Abstract Archives of the RSNA, 2014
Jason S Lewis PhD, Presenter: Nothing to Disclose
1) The audience will learn that despite their considerable advantages, many circulating biomarkers have well documented limitations. 2) The audience will learn about imaging tool that can be used to deconvolute the meaning of inconclusive circulating biomarker levels.

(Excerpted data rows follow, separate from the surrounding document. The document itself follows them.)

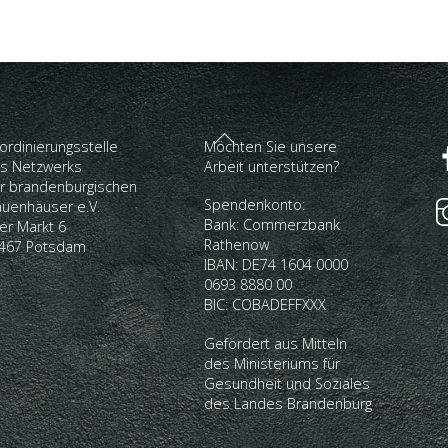
Back
ordinierungsstelle
Möchten Sie unsere
To
s Netzwerks
Arbeit unterstützen?
Top
r brandenburgischen
Spendenkonto:
auenhäuser e.V.
Bank: Commerzbank
ter Markt 6
Rathenow
467 Potsdam
IBAN: DE74 1604 0000
0693 8880 00
BIC: COBADEFFXXX
Gefördert aus Mitteln
des Ministeriums für
Gesundheit und Soziales
des Landes Brandenburg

For good reason, discovering biomarkers that can be assayed from biological fluids has long been regarded as a “holy grail” for medical diagnostics. Indeed, several decades of systematic research have identified many secreted molecules differentially regulated in the context of malignant cancers that are now routinely measured in man to screen for disease onset, develop prognoses, and monitor tumor response or recurrence. Their rapid commercialization, favorable economics, and simple experimental outputs (lending itself to standardization for multi-center trials) have engendered the widespread use of many analytical platforms to measure serum biomarker levels (e.g. ELISAs). The resulting vast body of epidemiological data has consistently reinforced the notion that, while exciting progress has been made, we have yet to find a single, “smoking-gun” serum biomarker that can be effectively applied to address all of the above-mentioned clinical issues for a given cancer. However, despite their considerable advantages, many circulating biomarkers have well documented limitations. One prominent shortcoming in oncology is a high frequency of false positive indications for malignant disease in upfront diagnosis. Because one common cause of false positivism is biomarker production from benign disorders in unrelated host tissues, we hypothesized that probing the site(s) of biomarker secretion with an imaging tool could be a broadly useful strategy to deconvolute the meaning of foreboding but inconclusive circulating biomarker levels. In preparation to address this hypothesis clinically, we have developed a series of imaging agents that specially target serum biomarkers, and as a result overcome the documented limitations of these tests.
Lewis, J,
Imaging Serum Biomarkers. Radiological Society of North America 2014 Scientific Assembly and Annual Meeting, - ,Chicago IL.